Loughmoe Sentinel wrote:

I have a couple of rules questions that have not got an answer in the game so I'd like the wise advice of those on these boards

First, does a creature who is the subject of a dominate spell remember what they did while under the spells effect or would it just be completely blank as if they were doing one thing one moment right before they were controlled by the spell and the next thing they know is what they are doing when the spell wears off?

The spell says nothing about lost memories hence the subject presumably retains its memories.

Loughmoe Sentinel wrote:


Second if you have an object that only partially fits into a bag of holding or a portable hole or you deliberately keep a part of the object/creature/etc out of the bag does the weight of the portion in the bag not count against as would normally be the case with something in a bag of holding?
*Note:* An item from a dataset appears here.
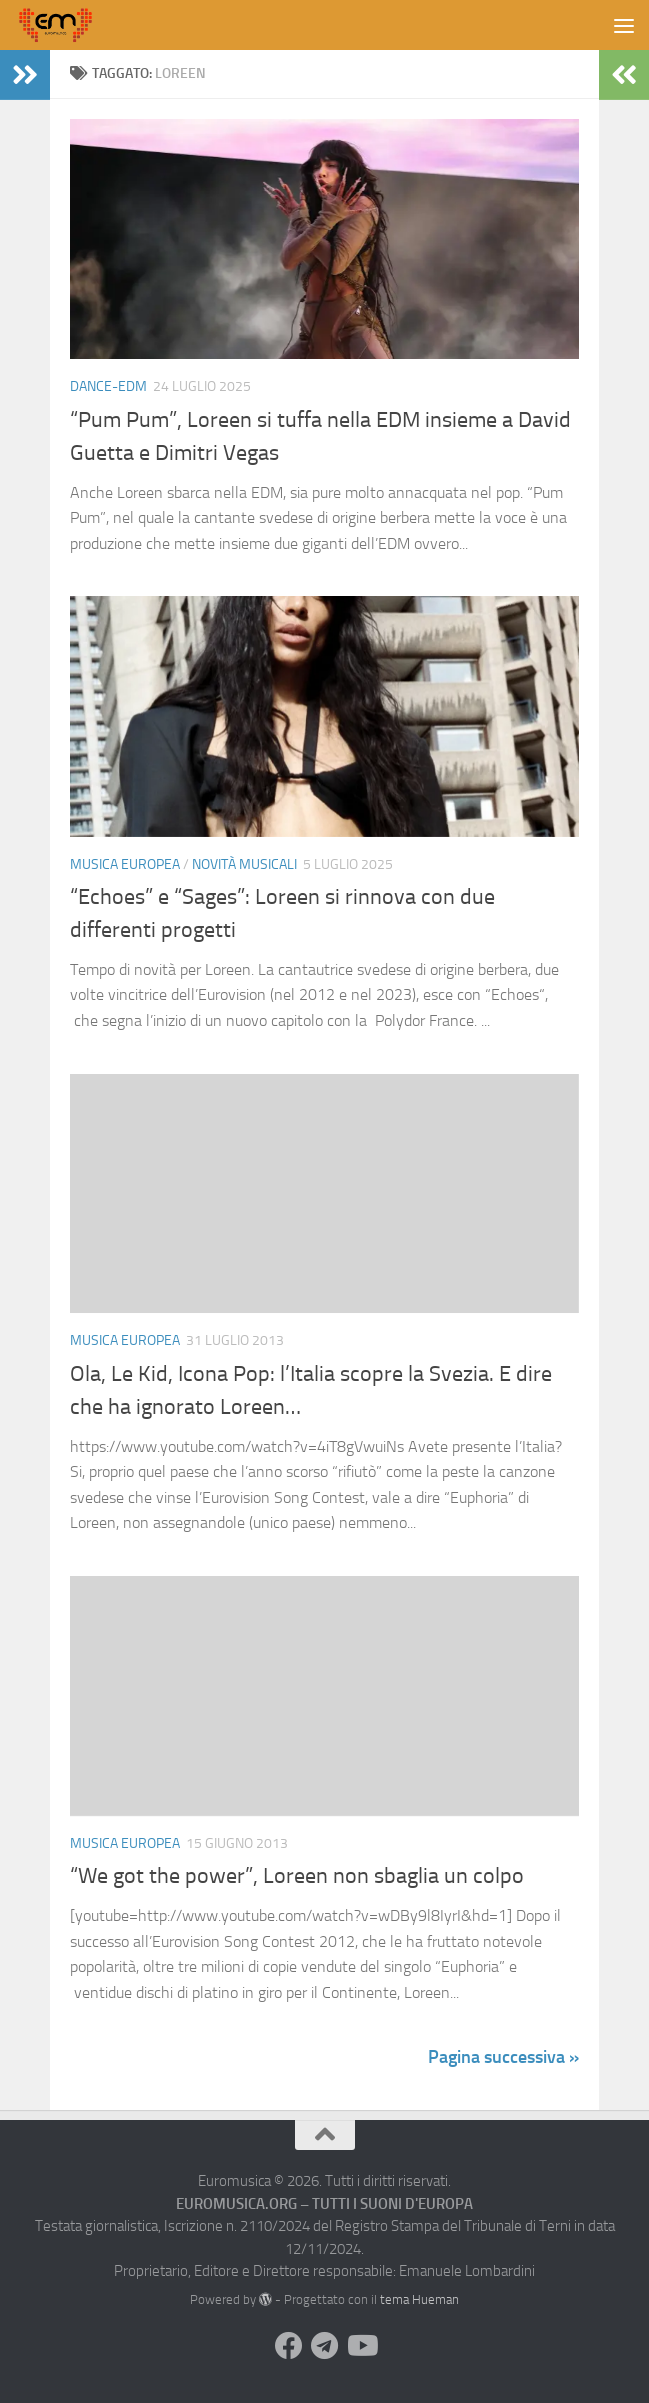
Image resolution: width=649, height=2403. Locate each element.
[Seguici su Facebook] (289, 2346)
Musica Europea (125, 864)
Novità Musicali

This would not normally come up. This is because "If the bag is overloaded...the bag ruptures and is ruined." Hence you simply can't put part of an object that is to large for the bag into the bag without destroying it. The only way you can get to a point where one would be calculating the weight of an object partially outside of a Bag of Holding is in a case where the object would normally fit into the bag but one chooses not to put all of the object in the bag for whatever reason. I suppose in this case the part of the object protruding from the bag weighs whatever it normally would.


Loughmoe Sentinel wrote:

There are a couple others that have occurred to me

First is there any limit on the number of homonculi that a single construct builder can own or control at a time?

Nothing in the description seems to limit the number that can be made or controlled. Hence it would seem that their is no upper limit.

Loughmoe Sentinel wrote:


Second, with familiars some of the creatures available as familiars can live for a number of years but eventually they will grow old and die. When a creature becomes a familiar, does it retain the basic creatures lifespan? This would be quite annoying for an elf arcanist because of their VERY long lives, so I was thinking of a variant rule: Any creature you take as a familiar (or animal companion for that matter) now ages at the same rate you do and has the same lifespan as you, rather than the normal aging rate and lifespan of its kind. Does this rule seem reasonable?

Your not going to break anything should you house rule that familiars age at different rates then they normally would. However nothing in making a creature a familiar implies that its rate of ageing has changed. Hence I would think that by RAW familiars grow old and die at the same speed their more mundane kin.